My father lets out a nervous laugh and then glares at his wife.
“See. Such a twisted sense of humor. Karen would never —” He was forcing a smile.
“Oh no, I mean exactly what I said.” Karen’s face lights up. I know there is nothing my father can say to fix her blatant honesty.
I’ve never seen this side of Karen before. Are all royals like this? Do I need to watch for these characteristics in the people I meet? She makes me feel even more unwelcome in their home.

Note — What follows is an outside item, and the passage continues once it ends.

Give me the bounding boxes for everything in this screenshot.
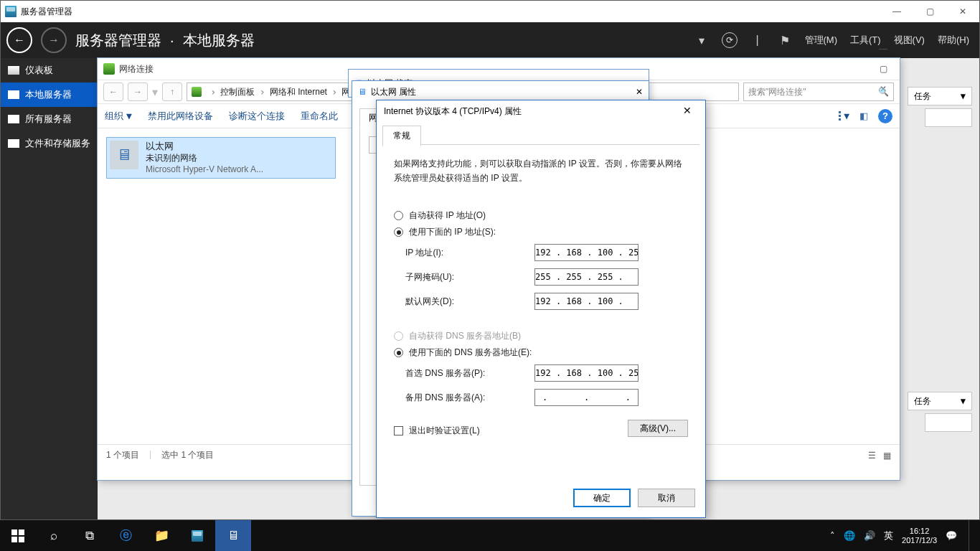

“Well, that’s disturbing,” I admit.
The last thing I wanted to think about was Karen daydreaming of me dying. Then again, a part of me always suspected she wished I didn’t exist. Maybe it was all those times she talked poorly of my mother. Or perhaps how she was emotionally unavailable when I needed someone to listen. I had zero connection with Karen, and it wasn’t from a lack of trying. At least now I knew it wasn’t me who refused to connect.
Moving on!
“Was the hospital real?” I ask.
“Yes. Everything you experienced is real,” my father affirms.
I sit quietly for a moment, looking between the two adults and wondering what sort of messed-up situation they have put me in. I should have stayed at Eider. Something tells me that was the safest place for me to be.
“I want to talk to Lenny. You two suck at telling a story,” I groan loudly and rub my eyes. Their bickering was giving me a headache.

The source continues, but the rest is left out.